City aims to implement victim-centered sexual assault policies

Minneapolis Mayor Jacob Frey and Minneapolis Police Department Chief Medaria Arradondo rolled out the new policies last week.

Sexual assault advocate Abby Honold speaks to a crowd on East Bank on April 18.

Chris Dang, Daily File Photo

Sexual assault advocate Abby Honold speaks to a crowd on East Bank on April 18.

by Miguel Octavio

A new policy aims to make sexual assault investigations in Minneapolis more victim-centered.

Minneapolis Mayor Jacob Frey and Minneapolis Police Department Chief Medaria Arradondo rolled out a new set of sexual assault policies for MPD last week, according to a press conference recorded by WCCO. Based on state recommendations, the policy incorporates guidelines for officers and investigators on how to best interview and support victims.

“Survivors experience unspeakable trauma,” Frey said at the press conference. “Honoring their bravery requires that we make every effort to ensure investigations are handled with compassion and ultimately guided by the goal of delivering justice.”

The policy is modeled after the attorney general’s task force’s recommendations and the Board of Peace Officer Standards and Training’s guidelines. Frey and Arradondo also collaborated with sexual assault survivors and advocacy groups like the Aurora Center for Advocacy & Education earlier this year to help inform the policies.

The new policy comes after a Star Tribune report exposed police misconduct in several sexual assault investigations and prosecutions state-wide last year.

One aspect of the guidelines is “trauma-informed” interview tactics for investigators. Frey said survivors should share details at their own pace in welcoming environments because trauma may affect memory. Investigators are also encouraged to follow-up with survivors.

A sexual assault survivor advocate helped train MPD officers about the trauma-informed approach. Frey also announced new protocols to collect evidence, interview witnesses and communicate with survivors more effectively to improve responsiveness.

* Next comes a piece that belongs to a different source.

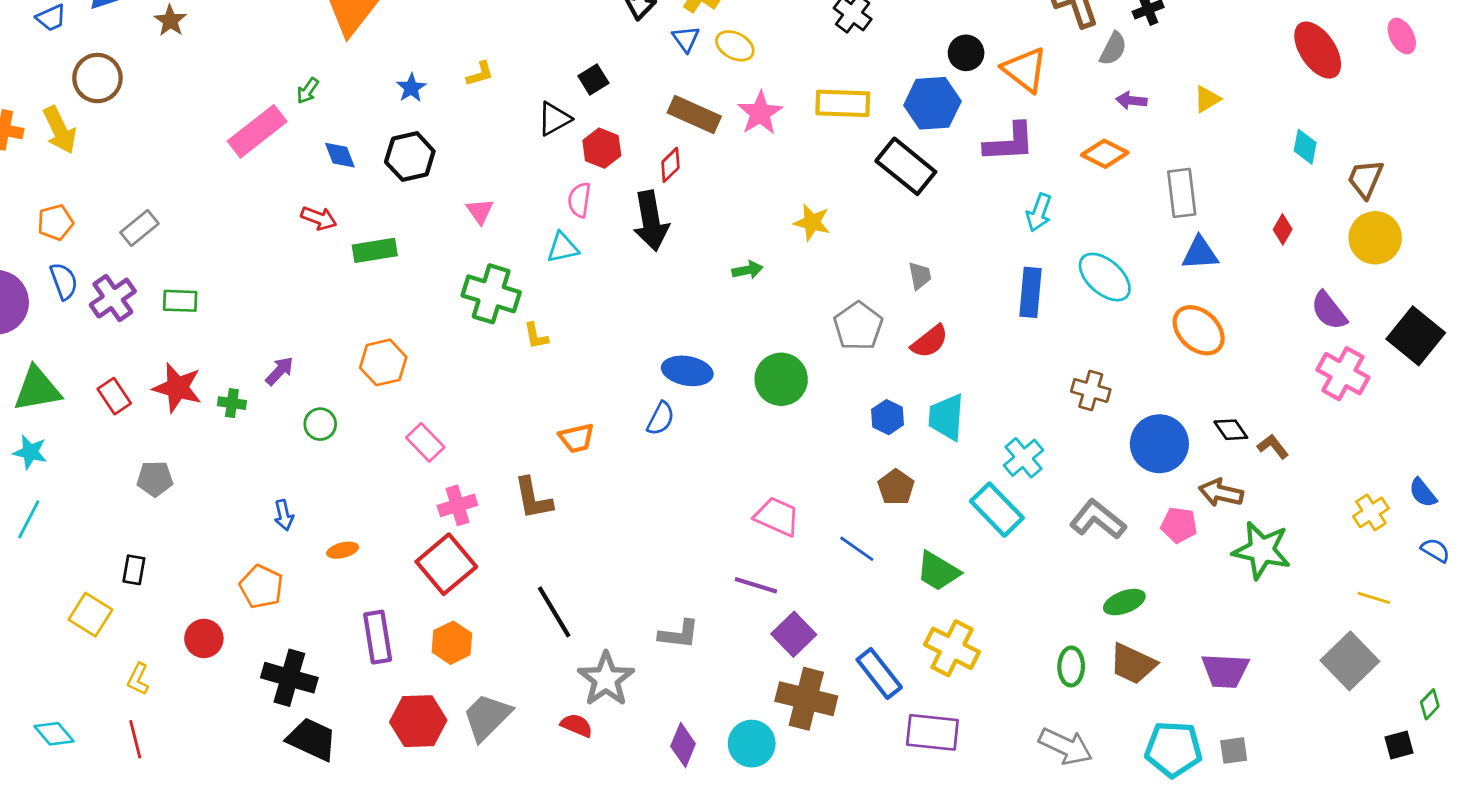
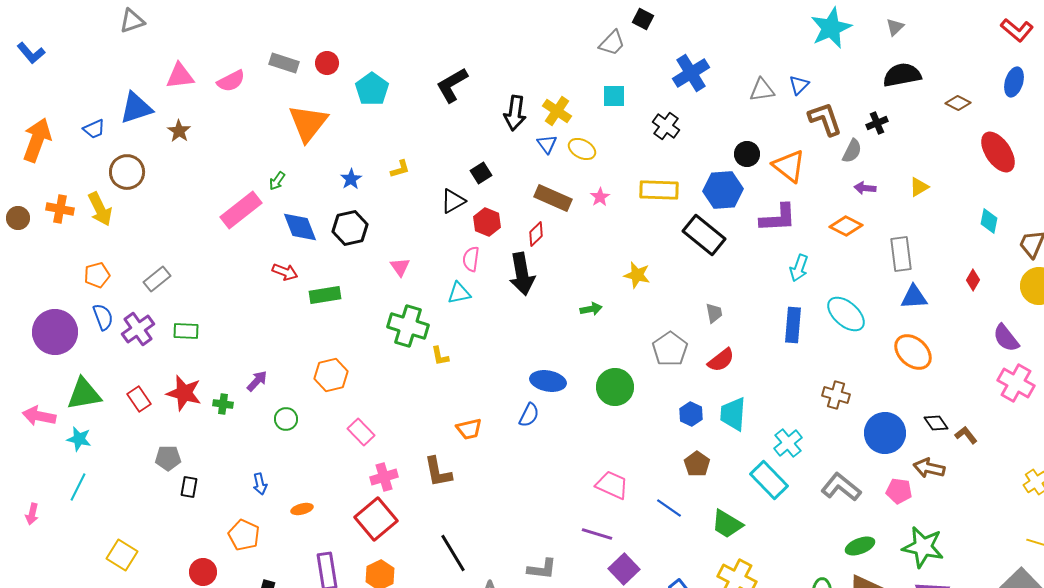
pink star: (760, 113) -> (600, 197), size x0.6
blue diamond: (340, 155) -> (300, 227), size x1.5
green star: (1262, 550) -> (923, 547), moved
black rectangle: (134, 570) -> (189, 487), moved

Frey said investigators and elected officials must be held accountable for their work, but he recognized that understaffing can hinder the department. MPD receives more than 700 reports of rape every year with eight investigators to handle cases, Frey said.

“One of the leading indicators for the erosion of trust in our communities is when there are victims of crimes who know that their perpetrators are out there and our investigators do not have the resources or the case file attention to bring them to prosecution,” Arradondo said at the press conference.

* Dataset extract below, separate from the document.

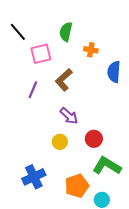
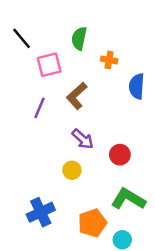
red circle: (94, 139) -> (120, 155), moved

Under the new policy, individuals reporting sexual assault would not face minor charges like underage drinking.

Supervisors must now also review the officers’ case work. Rape survivor and University of Minnesota graduate Abby Honold recalled her experience reporting her assault to officers, which she said was re-traumatizing.

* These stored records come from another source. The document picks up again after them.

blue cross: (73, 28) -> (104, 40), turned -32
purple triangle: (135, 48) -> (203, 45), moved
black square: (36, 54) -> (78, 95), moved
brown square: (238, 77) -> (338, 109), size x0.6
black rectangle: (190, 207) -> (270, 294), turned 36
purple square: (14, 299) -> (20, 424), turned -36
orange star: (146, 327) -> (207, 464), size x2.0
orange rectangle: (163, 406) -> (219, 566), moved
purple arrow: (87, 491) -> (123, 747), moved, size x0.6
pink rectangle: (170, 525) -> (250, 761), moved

“I felt angry for all the other victims of my rapist who did not feel comfortable reporting because they knew the kind of experience that I had,” Honold said at the press conference. “I’m happy that the stories of myself and other really, really brave survivors who have spoken out for change has made a difference.”

Honold also stressed the importance of access to advocates within MPD’s sex crime unit under the new policy.

Minnesota Student Association Sexual Assault Task Force Chair Meara Cline said the trauma-informed approach should not be limited to sexual assault survivors but include any victim of violence. She said the trauma-informed interview process may allow survivors of any form of relationship violence to disclose information they would otherwise not share with officers.

“There could be more opportunities for the person being interviewed to disclose about an incident involving sexual violence or sexual assault,” Cline said in an interview. “This approach would hopefully make them more comfortable.”